Я надеялась, что у нас будут выходные, и мы просто… не знаю, встретимся еще пару раз, погуляем, как это делают даже давным–давно женатые люди.

— Малыш, ну а ты когда собираешься вернуться? — немного склонив голову набок, спрашивает мой уставший майор. И конечно мы оба понимаем, что речь не о городе и даже не о месте.

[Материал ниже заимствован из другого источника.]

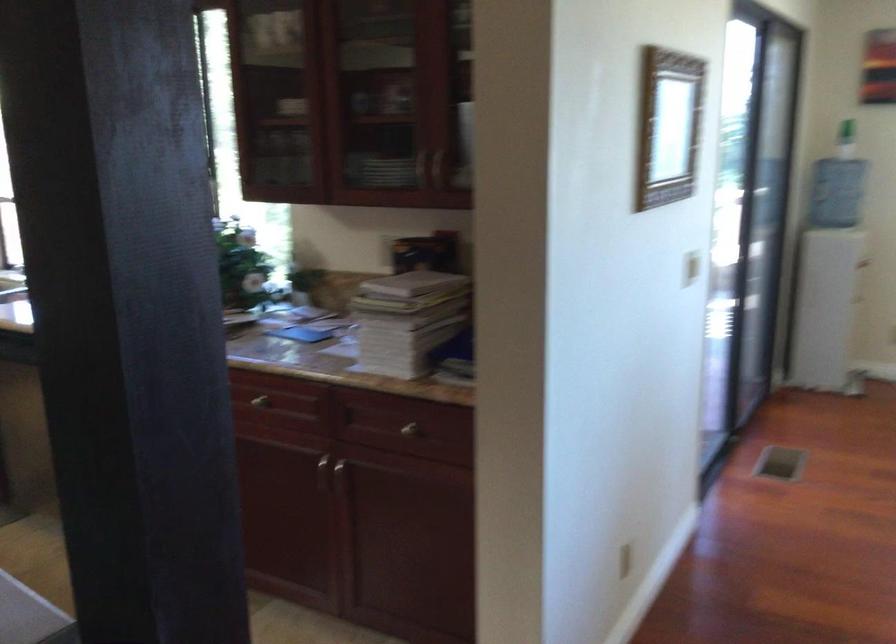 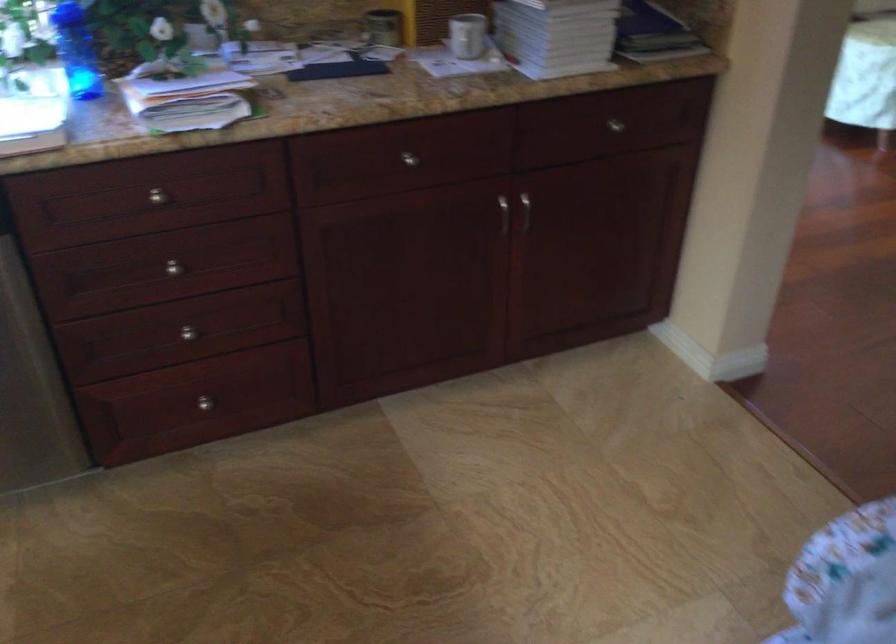 In the second image, find the point that corresponds to [357,330] in the first image.

(467, 35) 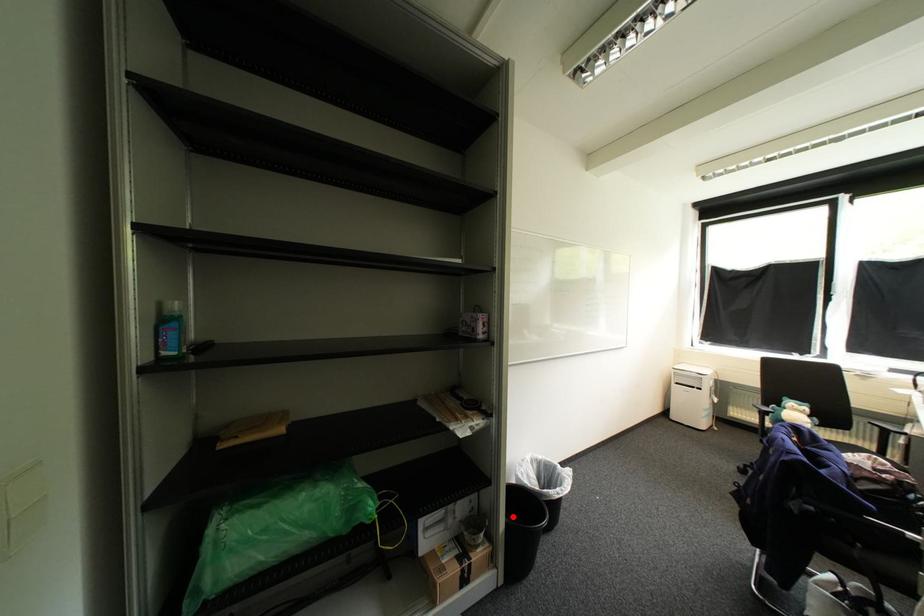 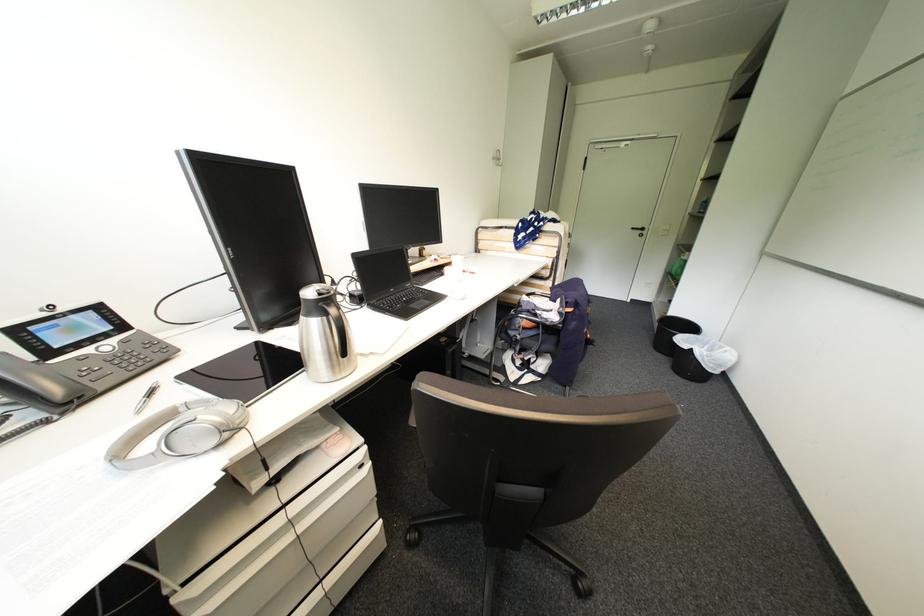 Locate, in the second image, the point that corresponds to the highlighted location in the first image.

(675, 313) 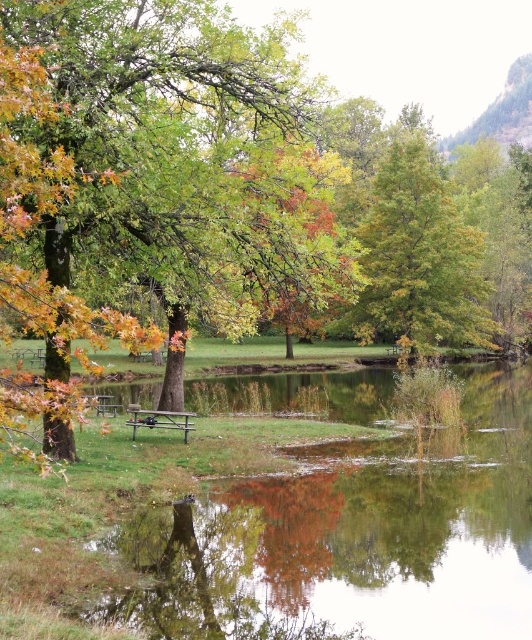 How distant is green leafy tree at center from wooden park bench at center?

green leafy tree at center is 8.61 meters away from wooden park bench at center.

Is green leafy tree at center further to the viewer compared to wooden park bench at center?

No, it is in front of wooden park bench at center.

Is point (292, 38) positioned after point (88, 397)?

That is False.

This screenshot has height=640, width=532. I want to click on green leafy tree at center, so click(x=168, y=179).

Does point (73, 184) come in front of point (133, 404)?

Yes, it is.

Does point (254, 35) lie behind point (148, 416)?

That is False.

Between point (269, 86) and point (170, 422), which one is positioned in front?

Point (269, 86) is in front.

Where is `green leafy tree at center`? Image resolution: width=532 pixels, height=640 pixels. green leafy tree at center is located at coordinates (168, 179).

Can you confirm if green leafy tree at center is wider than green matte tree at center?

No.

Looking at this image, how distant is green leafy tree at center from green matte tree at center?

The distance of green leafy tree at center from green matte tree at center is 16.64 meters.

Which is behind, point (87, 49) or point (469, 225)?

Positioned behind is point (469, 225).

Where is `green leafy tree at center`? green leafy tree at center is located at coordinates (168, 179). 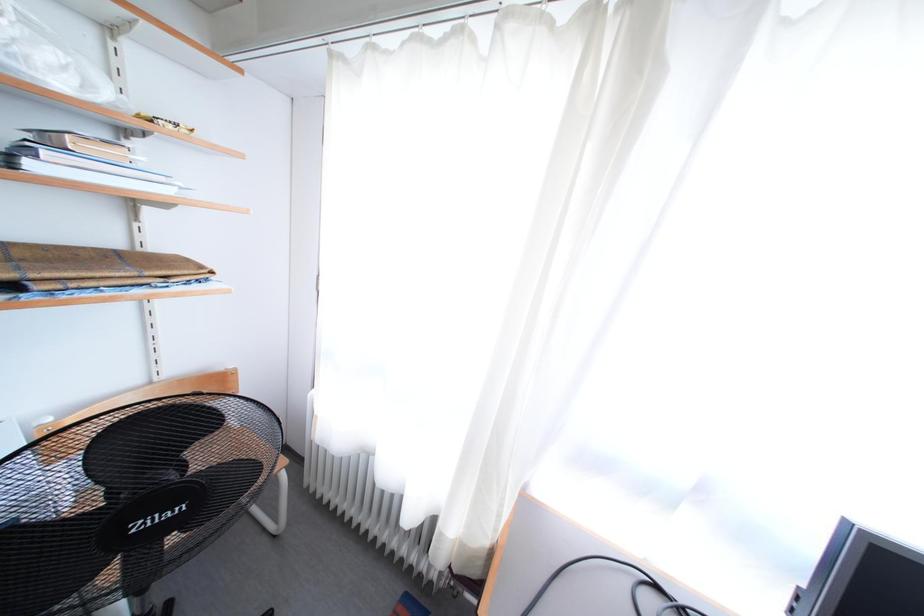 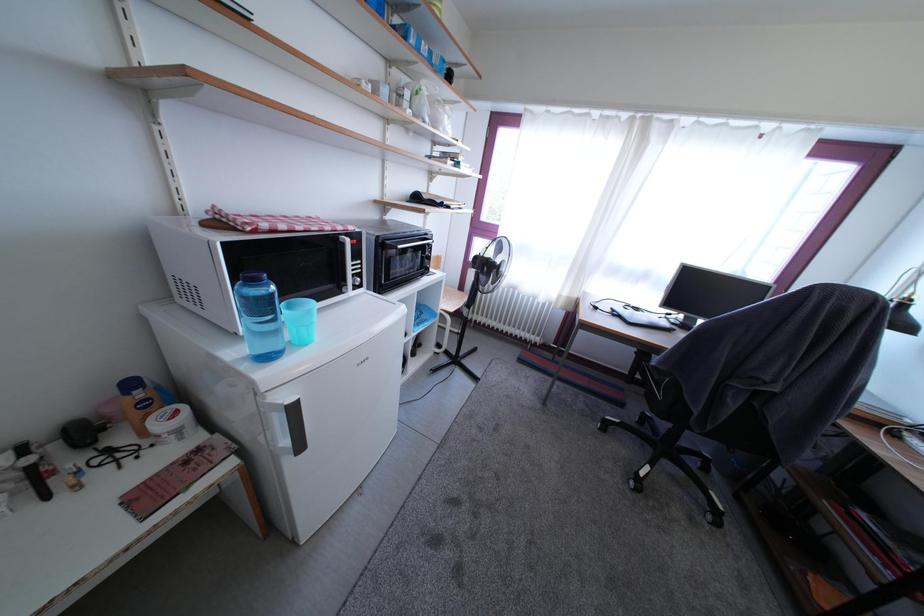 What movement of the cameraman would produce the second image?

The cameraman walked toward left, backward. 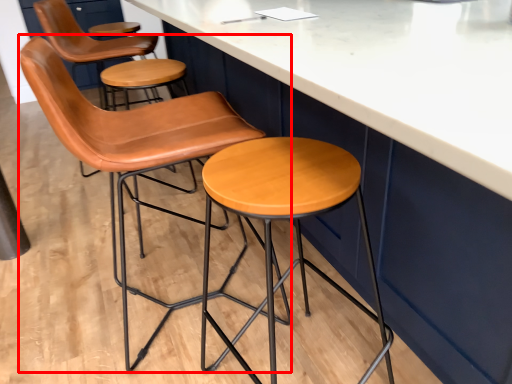 Question: From the image's perspective, what is the correct spatial relationship of chair (annotated by the red box) in relation to stool?

Choices:
 (A) below
 (B) above

Answer: (B) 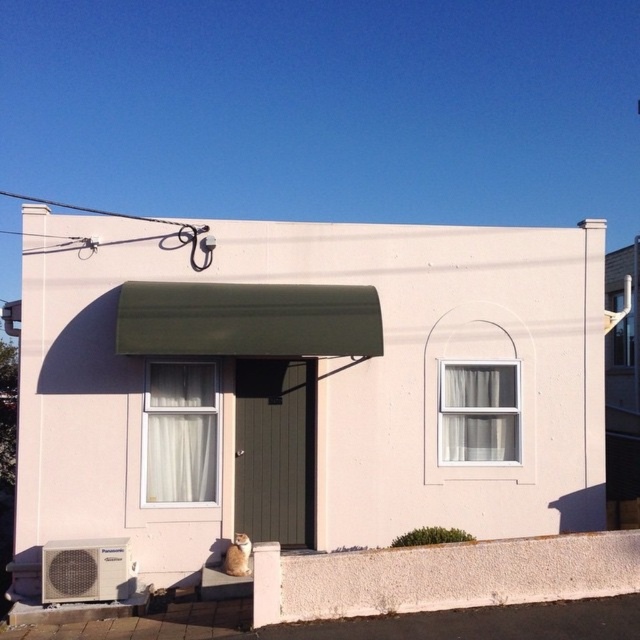 You are standing in front of the house and want to compare the curtains. Which curtain has a wider width, the white sheer curtain at center or the white sheer curtain at upper right?

The white sheer curtain at upper right has a greater width compared to the white sheer curtain at center.

You are standing at point A located at point (x=152, y=456). You want to walk to the house. Which direction should you go to reach the house?

The point (x=152, y=456) is 9.58 meters away from the house. To reach the house, you should walk towards it from the point (x=152, y=456).

From the picture: You are standing in front of the house and want to enter through the front door. Which object, the white matte shed at center or the white sheer curtain at upper right, is closer to you as you approach the door?

The white matte shed at center is closer to you because it is positioned at the center, while the white sheer curtain at upper right is located higher up and further away. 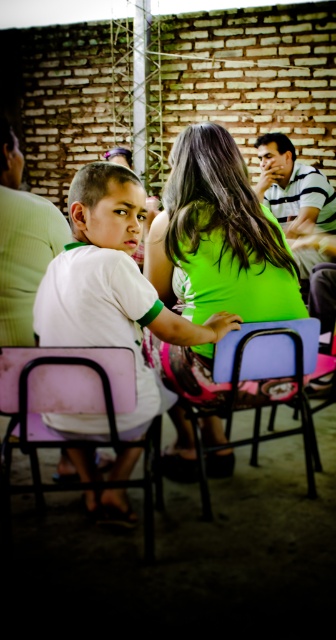 Is white matte shirt at center in front of pink matte chair at lower left?

No, it is behind pink matte chair at lower left.

Is the position of white matte shirt at center more distant than that of pink matte chair at lower left?

Yes.

Is point (151, 301) positioned in front of point (145, 452)?

Yes, point (151, 301) is closer to viewer.

Where is `white matte shirt at center`? white matte shirt at center is located at coordinates (112, 285).

Does blue plastic chair at center have a lesser width compared to matte green shirt at center?

In fact, blue plastic chair at center might be wider than matte green shirt at center.

Is point (203, 481) positioned before point (0, 216)?

Yes, it is.

Describe the element at coordinates (257, 385) in the screenshot. I see `blue plastic chair at center` at that location.

Locate an element on the screen. The image size is (336, 640). blue plastic chair at center is located at coordinates (257, 385).

Can you confirm if green matte shirt at center is bigger than matte green shirt at center?

Yes.

Can you confirm if green matte shirt at center is taller than matte green shirt at center?

Yes.

Is point (249, 209) more distant than point (61, 243)?

No, (249, 209) is in front of (61, 243).

The width and height of the screenshot is (336, 640). What are the coordinates of `green matte shirt at center` in the screenshot? It's located at (220, 236). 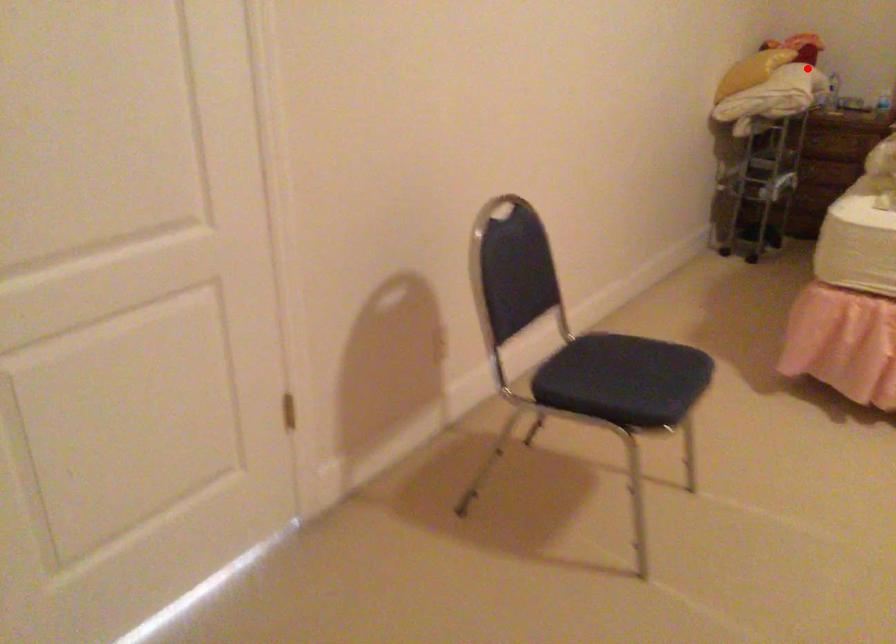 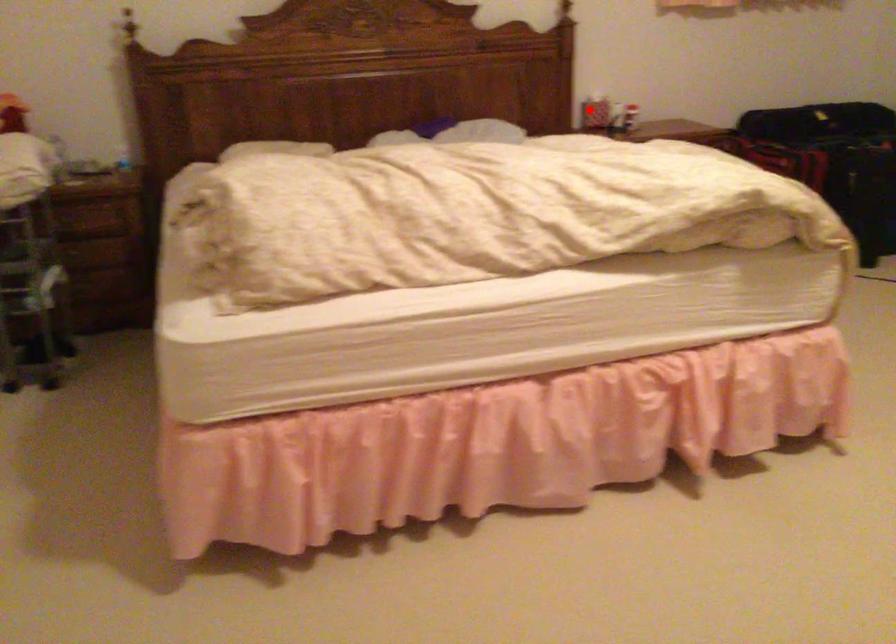 Looking at this image, I am providing you with two images of the same scene from different viewpoints. A red point is marked on the first image and another point is marked on the second image. Is the marked point in image1 the same physical position as the marked point in image2?

No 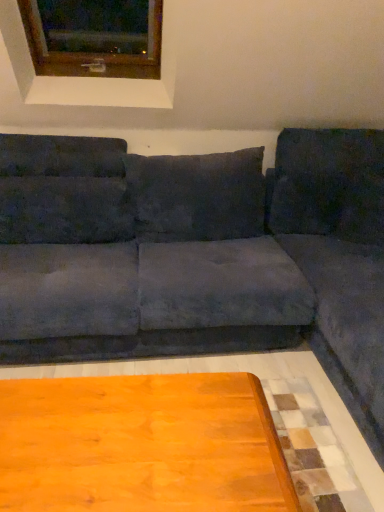 Locate an element on the screen. free space above wooden table at lower center (from a real-world perspective) is located at coordinates (x=118, y=434). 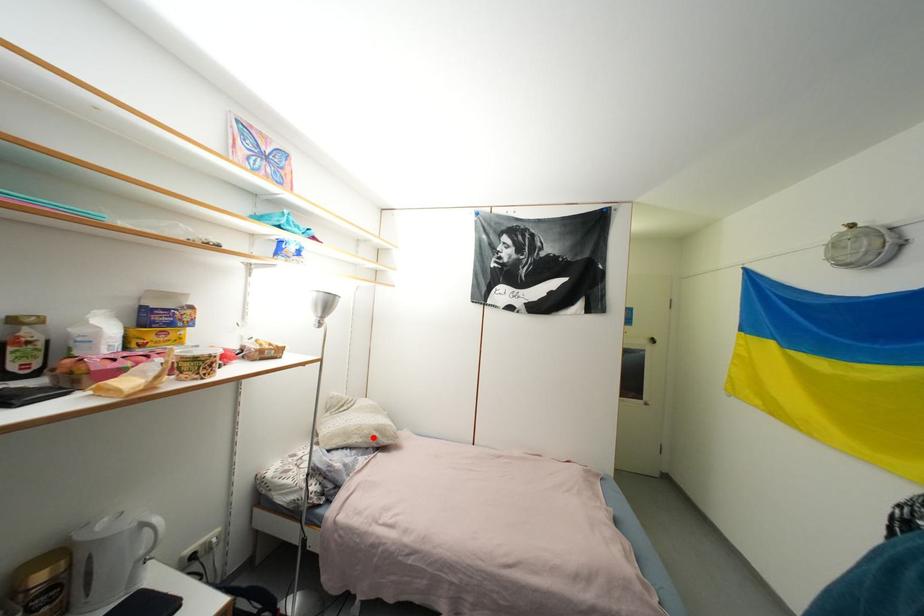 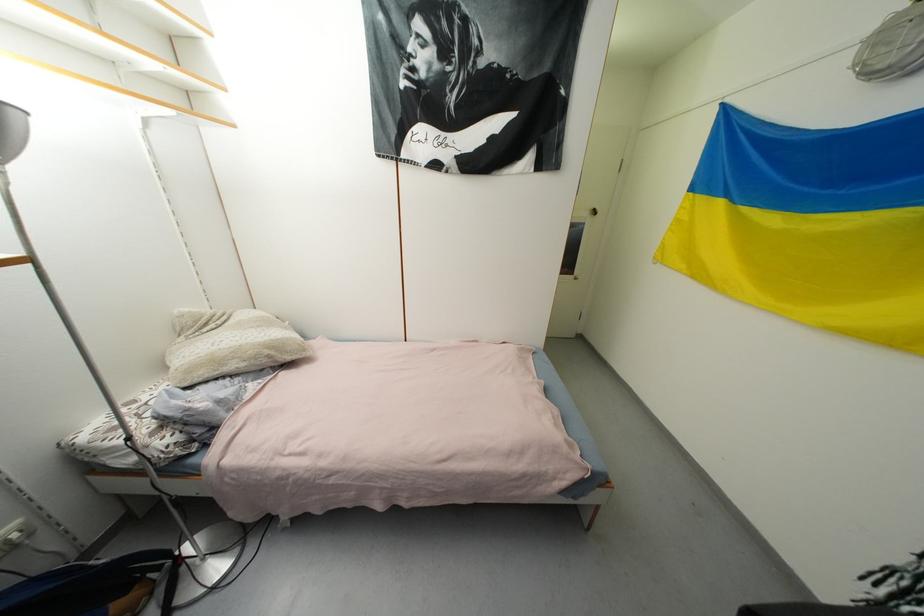 Question: I am providing you with two images of the same scene from different viewpoints. In image1, a red point is highlighted. Considering the same 3D point in image2, which of the following is correct?

Choices:
 (A) It is closer
 (B) It is farther

Answer: (A) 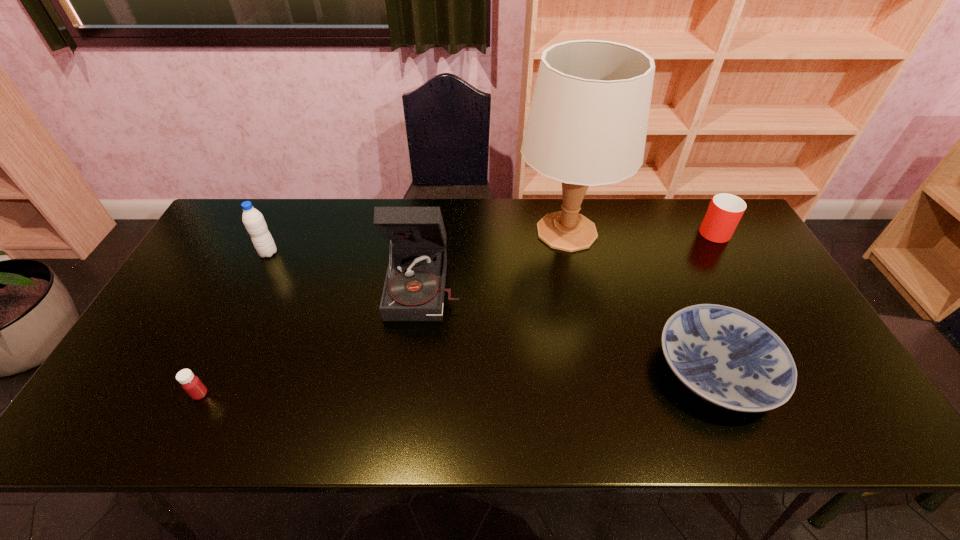 At what (x,y) coordinates should I click in order to perform the action: click on table lamp. Please return your answer as a coordinate pair (x, y). The image size is (960, 540). Looking at the image, I should click on click(x=587, y=125).

Find the location of a particular element. The height and width of the screenshot is (540, 960). phonograph_record is located at coordinates (414, 288).

Identify the location of the fifth shortest object. (414, 288).

You are a GUI agent. You are given a task and a screenshot of the screen. Output one action in this format:
    pyautogui.click(x=<x>, y=<y>)
    Task: Click on the third tallest object
    This screenshot has height=540, width=960.
    Given the screenshot: What is the action you would take?
    pyautogui.click(x=253, y=220)

Where is `cup`? This screenshot has width=960, height=540. cup is located at coordinates (724, 212).

You are a GUI agent. You are given a task and a screenshot of the screen. Output one action in this format:
    pyautogui.click(x=<x>, y=<y>)
    Task: Click on the medicine
    This screenshot has height=540, width=960.
    Given the screenshot: What is the action you would take?
    pyautogui.click(x=192, y=385)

Не знаю, что ему ответить.

Попросить еще немного времени, потому что мне нужно разобраться в себе, просто попытаться сделать хотя бы что–то самой: научиться спать в темноте, перестать бояться ездить в метро в час–пик, когда ко мне прижимаются посторонние мужчины, перестать, наконец, улыбаться, когда хочется выть.

И не прятаться в угол по каждому поводу.

А еще — больше никогда ему не врать.

Потому что как раз сейчас мне хочется это сделать, потому что так будет проще.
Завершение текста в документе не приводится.